To check your aesthetic sensitivity, answer "yes" or "no" to the following questions:

1. Art is a sculpture made of french fries.

2. Art is grinding your teeth.

3. Art is a shoebox full of Icelandic darkness.

If you answered yes to all of the above, your sensitivity is first-class. You will fully comprehend this column, which is about the Shoe Box Sculpture Exhibit that opens today at the University of Hawai'i Art Gallery with a free public reception from 2 to 4 p.m. It's a kick.

Tom Klobe, director of the gallery, gave me a preview. The entries, which have to fit into a shoebox, come from all over the world in a wild variety of materials. There is a sculpture made of crocheted wire. There is a miniature Roman coliseum with a tiny TV set on the stage that works. There's a Noah's ark made of french fries. And a teapot covered with fish skin.

Pieces come from Taiwan, South Africa, Australia, Vietnam and almost every state across the U.S. My favorite is a little Rube Goldberg machine for grinding your teeth. You turn a tiny crank and the gears make a skull grind its teeth. The sculptor is asking $2,000 for his masterpiece.

An artist from Vietnam sent a battered U.S. Army helmet he picked up on a battlefield. The helmet has a bullet hole. The bullet must have killed the soldier who wore the helmet. The artist put a wooden handle inside the helmet and turned it into a bucket used for watering rice plants.

If the contents of the Shoe Box Sculpture Exhibit are far-out, the idea behind it is very much down-to-earth. "The cost of exhibiting large sculpture is enormous," Klobe explained. "Crating a big piece can cost in the thousands and shipping it is very expensive."

In 1982, two University of Hawai'i art professors got the idea of exhibiting sculpture that can be sent in a shoebox. The exhibit now shows at UH every three years, then goes on tour. It's so popular that one-third of the pieces are sold and artists from around the world compete to enter.
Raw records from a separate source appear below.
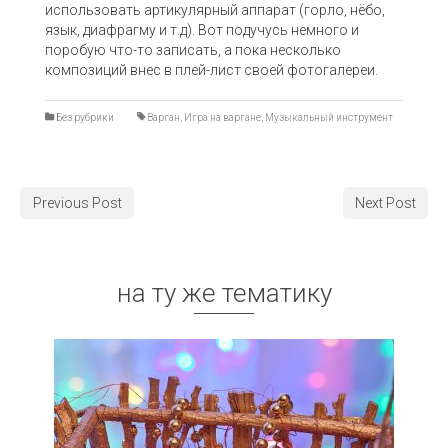
использовать артикулярный аппарат (горло, нёбо,
язык, диафрагму и т.д). Вот подучусь немного и
поробую что-то записать, а пока несколько
композиций внес в плей-лист своей фотогалереи.
Без рубрики
Варган
,
Игра на варгане
,
Музыкальный инструмент
Previous Post
Next Post
на ту же тематику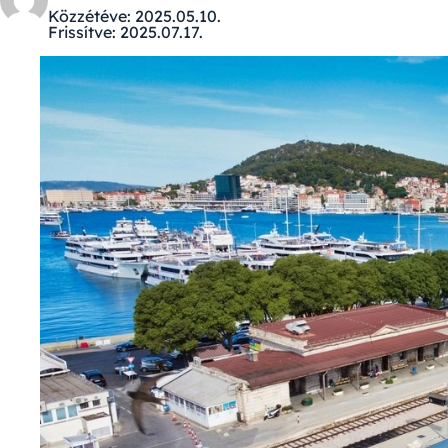
Közzétéve:
2025.05.10.
Frissítve:
2025.07.17.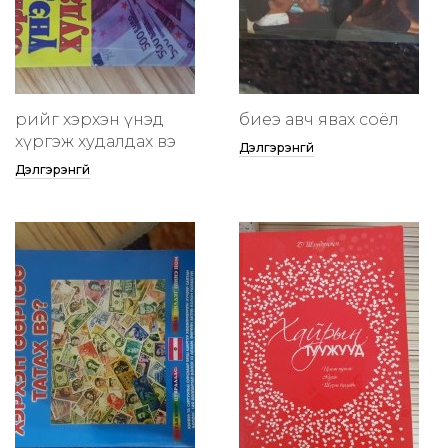
өөрийгөө хэрхэн үнэд
биеэ авч явах соёл
хүргэж худалдах вэ
Дэлгэрэнгүй
Дэлгэрэнгүй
Klobe said the most memorable piece he can remember was an entry called "Icelandic Darkness" that arrived in a large box. A small box inside was carefully wrapped in masking tape. The curator of the exhibit cut through the tape to open the box. It was empty. Suddenly she got the horrible feeling that the box was the sculpture.

Klobe wrote to Iceland and ask permission to reseal the box, then put it on exhibit. "Absolutely not," the artist wrote back. "You've released the darkness. I'll have to send you some more."

Klobe has saved the box. One of these days, he's going to fill the box with Hawaiian sunshine then send it to Iceland. The show runs until April 14.